## [Available data]

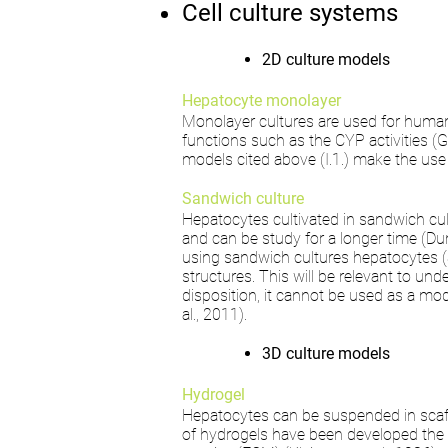
Cell culture systems
2D culture models
Hepatocyte monolayer
Monolayer cultures are used for human 
functions such as the CYP activities (
models cited above (I.1.) make the use 
Sandwich culture
Hepatocytes cultivated in sandwich cu
and can be study for a longer time (Dunn
using sandwich cultures hepatocytes (SC
structures. This will be relevant to u
disposition, it cannot be used as a m
al., 2011).
3D culture models
Hydrogel
Hepatocytes can be suspended in scaf
of hydrogels have been developed the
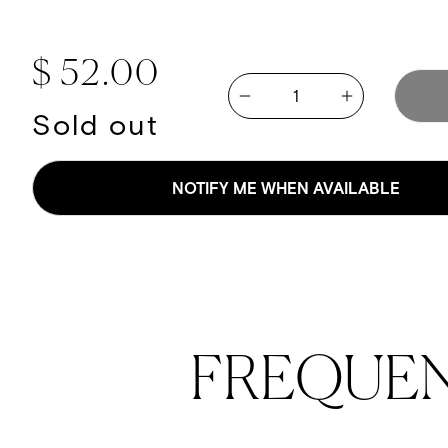
Regular price
$ 52.00
Quantity
Increase quan
Decrease quantity for Cove
Sold out
NOTIFY ME WHEN AVAILABLE
FREQUE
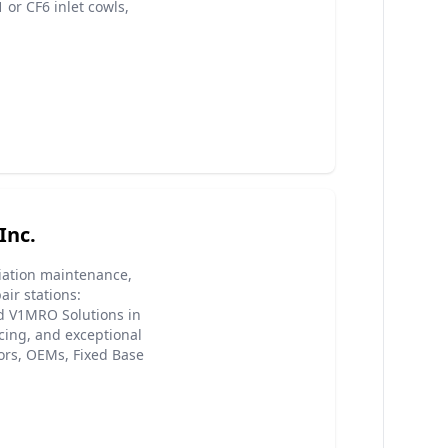
or CF6 inlet cowls,
Inc.
viation maintenance,
ir stations:
nd V1MRO Solutions in
cing, and exceptional
ors, OEMs, Fixed Base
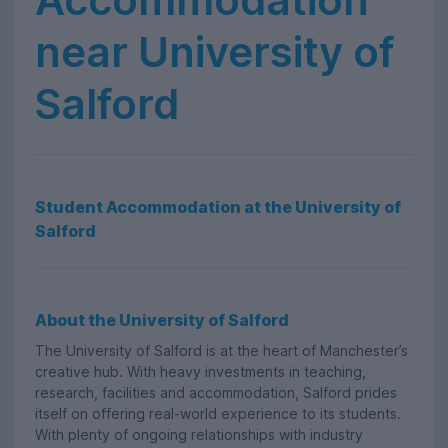
near University of
Salford
Student Accommodation at the University of
Salford
About the University of Salford
The University of Salford is at the heart of Manchester’s
creative hub. With heavy investments in teaching,
research, facilities and accommodation, Salford prides
itself on offering real-world experience to its students.
With plenty of ongoing relationships with industry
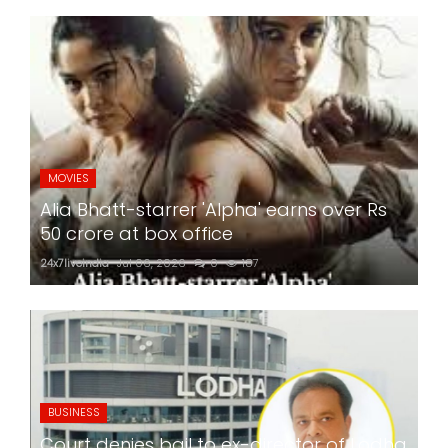
MOVIES
Alia Bhatt-starrer 'Alpha' earns over Rs
50 crore at box office
24x7liveindia
Jul 06, 2026
0
187
BUSINESS
Court denies bail to ex-director of Lodha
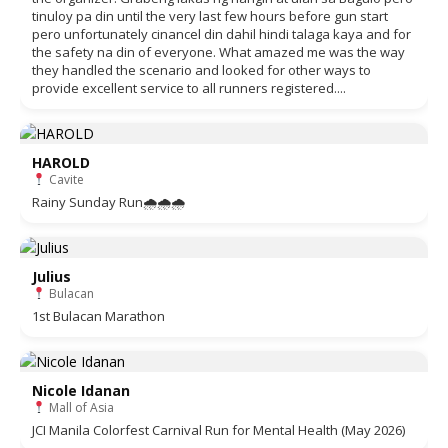
tinuloy pa din until the very last few hours before gun start
pero unfortunately cinancel din dahil hindi talaga kaya and for
the safety na din of everyone. What amazed me was the way
they handled the scenario and looked for other ways to
provide excellent service to all runners registered....
HAROLD
Cavite
Rainy Sunday Run🌧🌧🌧
Julius
Bulacan
1st Bulacan Marathon
Nicole Idanan
Mall of Asia
JCI Manila Colorfest Carnival Run for Mental Health (May 2026)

## [Problem statement]
Copy whichever lines of the records above contain the word "models".

## [Finished task]
2D culture models
models cited above (I.1.) make the use 
3D culture models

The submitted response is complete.